> _TASK DESCRIPTION_: Your task is to copy the stretch of lines in the records below that begins with the line containing "4 augusta, 2026" and ends with the line containing "(3)經理公司得依收益之情況", exactly as written, with nothing added.

> _MATERIAL FOR THE TASK_:
* * * *

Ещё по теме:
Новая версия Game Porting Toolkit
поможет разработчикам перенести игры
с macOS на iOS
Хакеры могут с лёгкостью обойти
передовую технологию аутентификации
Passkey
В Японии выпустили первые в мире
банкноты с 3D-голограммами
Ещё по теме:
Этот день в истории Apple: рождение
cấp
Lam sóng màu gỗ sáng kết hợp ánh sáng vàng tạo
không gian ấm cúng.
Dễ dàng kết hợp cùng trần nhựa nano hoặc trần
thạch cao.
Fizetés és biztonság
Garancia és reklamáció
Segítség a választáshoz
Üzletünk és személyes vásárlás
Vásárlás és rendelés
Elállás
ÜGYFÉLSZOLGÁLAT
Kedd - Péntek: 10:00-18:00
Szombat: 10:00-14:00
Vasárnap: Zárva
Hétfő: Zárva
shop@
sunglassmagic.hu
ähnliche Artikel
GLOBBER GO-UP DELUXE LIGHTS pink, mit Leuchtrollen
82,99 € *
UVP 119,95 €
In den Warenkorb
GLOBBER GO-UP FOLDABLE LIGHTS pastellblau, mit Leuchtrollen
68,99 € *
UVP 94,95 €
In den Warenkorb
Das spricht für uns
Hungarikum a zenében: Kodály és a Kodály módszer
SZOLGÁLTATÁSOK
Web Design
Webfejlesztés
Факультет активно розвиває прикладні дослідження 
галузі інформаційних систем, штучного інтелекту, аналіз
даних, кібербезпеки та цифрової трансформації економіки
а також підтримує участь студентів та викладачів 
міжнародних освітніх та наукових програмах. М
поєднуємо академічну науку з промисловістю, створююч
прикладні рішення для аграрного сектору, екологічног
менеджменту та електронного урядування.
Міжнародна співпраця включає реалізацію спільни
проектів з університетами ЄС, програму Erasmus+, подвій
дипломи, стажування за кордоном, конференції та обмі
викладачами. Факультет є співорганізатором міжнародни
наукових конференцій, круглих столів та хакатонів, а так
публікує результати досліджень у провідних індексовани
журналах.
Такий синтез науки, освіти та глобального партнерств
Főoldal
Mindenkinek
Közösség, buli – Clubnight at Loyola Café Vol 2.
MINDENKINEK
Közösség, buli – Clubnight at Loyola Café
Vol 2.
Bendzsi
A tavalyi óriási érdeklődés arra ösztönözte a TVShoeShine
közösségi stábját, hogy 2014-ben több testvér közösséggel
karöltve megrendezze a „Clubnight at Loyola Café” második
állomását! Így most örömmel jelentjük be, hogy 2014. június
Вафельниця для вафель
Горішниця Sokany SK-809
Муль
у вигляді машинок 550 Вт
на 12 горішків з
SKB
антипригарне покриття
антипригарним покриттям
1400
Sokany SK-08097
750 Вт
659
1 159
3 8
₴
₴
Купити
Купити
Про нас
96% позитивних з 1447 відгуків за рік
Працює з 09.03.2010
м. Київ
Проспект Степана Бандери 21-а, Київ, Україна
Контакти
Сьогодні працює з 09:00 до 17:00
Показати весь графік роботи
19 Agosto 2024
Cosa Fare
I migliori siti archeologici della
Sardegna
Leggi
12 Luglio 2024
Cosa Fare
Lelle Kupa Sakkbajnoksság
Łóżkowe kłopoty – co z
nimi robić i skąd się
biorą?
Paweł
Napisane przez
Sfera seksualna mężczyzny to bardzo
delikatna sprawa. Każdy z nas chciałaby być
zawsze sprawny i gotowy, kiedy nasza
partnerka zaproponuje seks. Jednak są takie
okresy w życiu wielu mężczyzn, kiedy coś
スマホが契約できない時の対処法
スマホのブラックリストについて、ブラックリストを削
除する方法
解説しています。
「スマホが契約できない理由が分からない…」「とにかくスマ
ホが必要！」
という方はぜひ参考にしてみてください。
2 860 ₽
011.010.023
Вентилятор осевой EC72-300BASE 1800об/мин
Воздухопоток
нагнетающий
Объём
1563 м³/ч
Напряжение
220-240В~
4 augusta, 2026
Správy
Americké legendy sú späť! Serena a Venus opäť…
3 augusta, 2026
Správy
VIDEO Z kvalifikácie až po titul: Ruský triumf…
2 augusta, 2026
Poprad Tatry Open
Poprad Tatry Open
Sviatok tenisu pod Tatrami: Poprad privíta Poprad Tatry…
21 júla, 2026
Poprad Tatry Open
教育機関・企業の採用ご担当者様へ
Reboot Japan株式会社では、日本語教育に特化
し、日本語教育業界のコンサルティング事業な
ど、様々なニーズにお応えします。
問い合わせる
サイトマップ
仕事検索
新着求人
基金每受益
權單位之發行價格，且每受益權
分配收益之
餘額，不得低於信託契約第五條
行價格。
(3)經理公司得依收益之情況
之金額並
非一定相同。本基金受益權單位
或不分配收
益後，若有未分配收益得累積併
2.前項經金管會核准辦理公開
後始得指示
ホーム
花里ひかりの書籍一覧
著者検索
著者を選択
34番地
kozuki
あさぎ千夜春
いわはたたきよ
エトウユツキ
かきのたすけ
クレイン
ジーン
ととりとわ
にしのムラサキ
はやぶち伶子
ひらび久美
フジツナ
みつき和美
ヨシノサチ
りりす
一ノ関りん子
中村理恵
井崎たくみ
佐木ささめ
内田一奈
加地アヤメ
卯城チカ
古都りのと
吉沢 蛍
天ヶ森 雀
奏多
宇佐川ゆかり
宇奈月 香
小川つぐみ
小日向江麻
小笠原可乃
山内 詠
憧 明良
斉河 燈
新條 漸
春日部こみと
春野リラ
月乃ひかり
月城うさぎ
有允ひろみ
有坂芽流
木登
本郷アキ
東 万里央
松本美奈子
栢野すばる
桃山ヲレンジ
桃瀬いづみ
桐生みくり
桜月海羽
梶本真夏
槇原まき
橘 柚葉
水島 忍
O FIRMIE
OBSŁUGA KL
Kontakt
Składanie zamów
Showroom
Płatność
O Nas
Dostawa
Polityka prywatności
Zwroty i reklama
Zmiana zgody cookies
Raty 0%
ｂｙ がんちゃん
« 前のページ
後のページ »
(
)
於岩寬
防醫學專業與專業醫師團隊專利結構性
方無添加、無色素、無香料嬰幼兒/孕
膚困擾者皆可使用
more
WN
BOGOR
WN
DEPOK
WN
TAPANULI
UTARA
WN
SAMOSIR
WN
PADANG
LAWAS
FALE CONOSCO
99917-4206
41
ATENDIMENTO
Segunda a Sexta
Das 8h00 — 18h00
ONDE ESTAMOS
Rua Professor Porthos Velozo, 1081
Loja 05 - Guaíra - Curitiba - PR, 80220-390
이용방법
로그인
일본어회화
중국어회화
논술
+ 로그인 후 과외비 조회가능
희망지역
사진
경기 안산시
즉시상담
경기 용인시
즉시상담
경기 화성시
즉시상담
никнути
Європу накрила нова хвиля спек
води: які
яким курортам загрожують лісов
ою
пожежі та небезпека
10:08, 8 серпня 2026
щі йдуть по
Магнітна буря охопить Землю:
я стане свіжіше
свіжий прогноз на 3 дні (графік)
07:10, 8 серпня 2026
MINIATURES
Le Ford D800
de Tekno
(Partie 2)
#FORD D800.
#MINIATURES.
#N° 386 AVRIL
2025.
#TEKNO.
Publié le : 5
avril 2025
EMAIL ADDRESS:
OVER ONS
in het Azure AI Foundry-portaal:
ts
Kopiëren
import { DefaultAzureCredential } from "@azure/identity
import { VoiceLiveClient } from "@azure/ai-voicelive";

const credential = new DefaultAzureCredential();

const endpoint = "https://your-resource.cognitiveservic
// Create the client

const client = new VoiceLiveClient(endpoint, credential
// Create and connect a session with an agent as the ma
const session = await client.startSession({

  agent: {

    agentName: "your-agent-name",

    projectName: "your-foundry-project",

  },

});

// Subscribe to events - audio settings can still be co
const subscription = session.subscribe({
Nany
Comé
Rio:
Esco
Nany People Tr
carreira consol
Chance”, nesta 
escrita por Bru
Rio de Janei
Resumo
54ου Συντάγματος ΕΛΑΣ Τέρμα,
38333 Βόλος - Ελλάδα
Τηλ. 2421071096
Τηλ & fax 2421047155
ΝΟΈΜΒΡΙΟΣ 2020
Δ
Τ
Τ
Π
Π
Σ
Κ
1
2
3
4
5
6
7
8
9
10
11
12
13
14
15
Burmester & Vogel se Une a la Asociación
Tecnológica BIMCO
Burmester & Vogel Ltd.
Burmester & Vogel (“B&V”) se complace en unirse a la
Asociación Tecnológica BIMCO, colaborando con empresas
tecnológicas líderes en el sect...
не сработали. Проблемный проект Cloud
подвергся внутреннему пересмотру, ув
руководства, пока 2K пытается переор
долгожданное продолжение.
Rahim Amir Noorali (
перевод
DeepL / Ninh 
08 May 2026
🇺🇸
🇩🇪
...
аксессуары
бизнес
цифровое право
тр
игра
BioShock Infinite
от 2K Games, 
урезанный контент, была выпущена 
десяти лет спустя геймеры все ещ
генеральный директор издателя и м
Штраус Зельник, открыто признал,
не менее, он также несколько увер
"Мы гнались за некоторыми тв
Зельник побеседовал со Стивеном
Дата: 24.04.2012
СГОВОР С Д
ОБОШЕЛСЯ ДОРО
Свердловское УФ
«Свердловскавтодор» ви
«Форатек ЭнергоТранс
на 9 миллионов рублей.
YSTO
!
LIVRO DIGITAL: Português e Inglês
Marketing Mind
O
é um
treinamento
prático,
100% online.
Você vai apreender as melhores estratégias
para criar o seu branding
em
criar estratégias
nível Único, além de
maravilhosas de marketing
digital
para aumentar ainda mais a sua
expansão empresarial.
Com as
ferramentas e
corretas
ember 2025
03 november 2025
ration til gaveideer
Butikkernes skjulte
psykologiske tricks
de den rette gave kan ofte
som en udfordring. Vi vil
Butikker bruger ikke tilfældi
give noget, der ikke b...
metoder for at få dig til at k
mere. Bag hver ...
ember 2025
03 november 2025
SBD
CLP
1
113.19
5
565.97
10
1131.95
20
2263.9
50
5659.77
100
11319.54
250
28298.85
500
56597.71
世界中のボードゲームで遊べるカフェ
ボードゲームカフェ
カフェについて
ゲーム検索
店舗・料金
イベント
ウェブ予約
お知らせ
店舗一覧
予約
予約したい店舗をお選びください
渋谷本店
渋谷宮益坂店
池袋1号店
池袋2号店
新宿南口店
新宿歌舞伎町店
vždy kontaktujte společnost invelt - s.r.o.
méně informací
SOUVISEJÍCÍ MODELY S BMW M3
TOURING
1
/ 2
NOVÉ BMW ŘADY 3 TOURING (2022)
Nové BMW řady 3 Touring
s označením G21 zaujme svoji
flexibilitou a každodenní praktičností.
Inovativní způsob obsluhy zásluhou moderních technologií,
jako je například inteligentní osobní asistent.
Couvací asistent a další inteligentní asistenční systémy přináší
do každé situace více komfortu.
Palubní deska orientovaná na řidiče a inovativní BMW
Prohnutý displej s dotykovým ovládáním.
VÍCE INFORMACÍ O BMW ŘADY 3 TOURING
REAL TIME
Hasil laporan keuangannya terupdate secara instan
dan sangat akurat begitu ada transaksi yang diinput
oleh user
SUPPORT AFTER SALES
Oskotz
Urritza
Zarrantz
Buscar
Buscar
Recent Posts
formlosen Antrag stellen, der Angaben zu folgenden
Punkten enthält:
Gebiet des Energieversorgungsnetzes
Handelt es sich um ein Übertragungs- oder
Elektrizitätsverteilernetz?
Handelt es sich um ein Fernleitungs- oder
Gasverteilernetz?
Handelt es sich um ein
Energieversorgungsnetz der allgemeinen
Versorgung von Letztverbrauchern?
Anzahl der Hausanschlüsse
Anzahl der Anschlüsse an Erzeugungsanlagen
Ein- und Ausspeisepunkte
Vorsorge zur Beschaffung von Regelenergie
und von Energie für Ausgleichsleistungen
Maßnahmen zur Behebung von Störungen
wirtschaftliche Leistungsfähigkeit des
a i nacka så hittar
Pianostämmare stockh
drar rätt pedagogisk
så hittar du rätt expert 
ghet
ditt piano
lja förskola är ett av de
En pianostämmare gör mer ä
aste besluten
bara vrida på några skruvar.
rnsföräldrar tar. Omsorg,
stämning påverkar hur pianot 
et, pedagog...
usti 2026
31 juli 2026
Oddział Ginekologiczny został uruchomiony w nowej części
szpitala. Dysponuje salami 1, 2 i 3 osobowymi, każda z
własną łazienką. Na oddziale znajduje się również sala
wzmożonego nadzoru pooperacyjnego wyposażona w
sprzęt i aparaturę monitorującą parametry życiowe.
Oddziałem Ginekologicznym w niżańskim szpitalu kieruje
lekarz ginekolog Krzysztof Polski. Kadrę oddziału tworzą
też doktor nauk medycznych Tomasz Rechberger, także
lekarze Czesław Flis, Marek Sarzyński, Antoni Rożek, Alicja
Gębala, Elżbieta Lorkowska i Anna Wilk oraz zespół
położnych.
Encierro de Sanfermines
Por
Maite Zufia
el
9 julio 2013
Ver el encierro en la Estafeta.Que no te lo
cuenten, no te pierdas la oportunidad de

* * * *

> _TASK ANSWER_:
4 augusta, 2026
Správy
Americké legendy sú späť! Serena a Venus opäť…
3 augusta, 2026
Správy
VIDEO Z kvalifikácie až po titul: Ruský triumf…
2 augusta, 2026
Poprad Tatry Open
Poprad Tatry Open
Sviatok tenisu pod Tatrami: Poprad privíta Poprad Tatry…
21 júla, 2026
Poprad Tatry Open
教育機関・企業の採用ご担当者様へ
Reboot Japan株式会社では、日本語教育に特化
し、日本語教育業界のコンサルティング事業な
ど、様々なニーズにお応えします。
問い合わせる
サイトマップ
仕事検索
新着求人
基金每受益
權單位之發行價格，且每受益權
分配收益之
餘額，不得低於信託契約第五條
行價格。
(3)經理公司得依收益之情況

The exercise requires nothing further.